I find this significant. I've spent the last 18 months building AI-native products — a voice booking agent for restaurants, a buggy-friendly venue guide, an AI phone system, a queue research tool. AI is central to everything I do right now. And yet the thing I save most consistently, across 90 days and 652 messages, is cultural signals.
I think this tells me something true about how I work. I reach for culture first — signals, references, aesthetic ideas, shifts in taste. The technical implementation follows.
#claude-code is #3 with 320 messages. This is the channel where I log my Claude Code sessions, paste outputs, note what worked and what didn't. I've been using it as a personal practice journal for AI-assisted development. I didn't realise how consistently I was doing it until I saw the number. That channel is a case study in itself — a real-time record of what it looks like to learn an entirely new way of building software.
Where I actually read
The URL analysis was the most revealing part.
Of 1,859 external links saved across 90 days:
- Twitter/X: 631 links (34%)
- LinkedIn: 320 links (17%)
- Together: 951 links from two social platforms (51%)
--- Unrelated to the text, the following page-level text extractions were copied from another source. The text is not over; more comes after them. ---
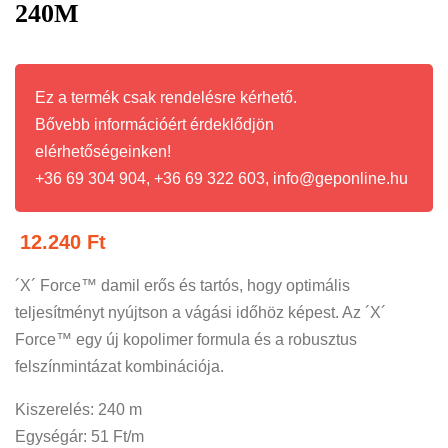
240M
Ez a termék csak rendelésre kérhető.
Bővebb információért érdeklődjön
elérhetőségeinken!
+36 69 304 904, +36 69 322 603, info@geponline.hu
12.240
Ft
´X´ Force™ damil erős és tartós, hogy optimális
teljesítményt nyújtson a vágási időhöz képest. Az ´X´
Force™ egy új kopolimer formula és a robusztus
felszínmintázat kombinációja.
Kiszerelés: 240 m
Egységár: 51 Ft/m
Half of everything I save comes from my Twitter and LinkedIn feeds. Not from newsletters. Not from publications. From social platforms I'd reflexively describe as low-quality.
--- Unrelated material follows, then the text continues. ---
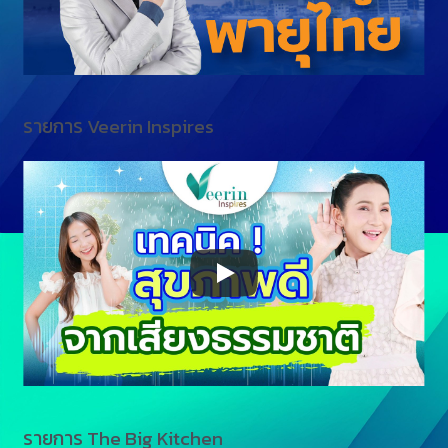
รายการ Veerin Inspires
รายการ The Big Kitchen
This is uncomfortable to sit with. It means my media diet — the thing I use to inform a professional practice in culture and AI — is primarily sourced from social media algorithms. The Guardian appeared 3 times. Substack, 23 times. BBC, 9 times.
I don't think this is entirely bad. The quality of what I save from X is genuinely high — I'm selective about who I follow and I use the save function deliberately. But seeing the ratio forces the question: am I reading deeply, or am I grazing?
When I work
The real timestamp data corrected something I thought I knew about myself.
I've always said Wednesday is a quiet day for me. I had it written into the notes I maintain about my own working patterns: "Slump: Wednesday." The data says the opposite. Wednesday is my most active day at 516 messages — 37% more than Monday, the lowest.
The hour-of-day pattern confirmed the night owl story: 10pm (205 messages) and 11pm (194) are the twin peaks. But noon is #3 with 192 — nearly equal to the late-night sessions. I apparently work in two distinct modes: the sharp-focus midnight session and the lunchtime catch-up.
Dead zone: 2am–6am. The only hours the workspace goes quiet.
The momentum story
The channels don't just track my interests — they track my output. Each new project I start generates a new channel, and it fills immediately: logs, reference links, notes, decisions. Several channels that didn't exist in January were among the most active by March. The workspace is a map of what I'm building as much as what I'm reading.
March was my biggest month (951 messages vs 800 in January). The pace is accelerating.
What this actually is
A workspace with 459 channels and 79% dormancy sounds like a mess. But I think it's something more interesting: a personal intelligence infrastructure, built incrementally, that maps the shape of my attention over time.
The active part is a research tool, a practice journal, a curation system, and a project log — all in one place. The dead part is history.
What I need to do now is connect the curation more directly to output. 1,859 curated links in 90 days is a significant body of material. Almost none of it has made it into a newsletter or a post. The #cultural-interface channel alone, with 652 saves, could fuel months of content.
The analysis was built using a Python script pulling from the Slack API with cursor pagination (the standard MCP tool caps at 100 channels — the full workspace has 459). The full interactive dashboard is at mikelitman.me/slack-dashboard. The presentation deck is at mikelitman.me/slack.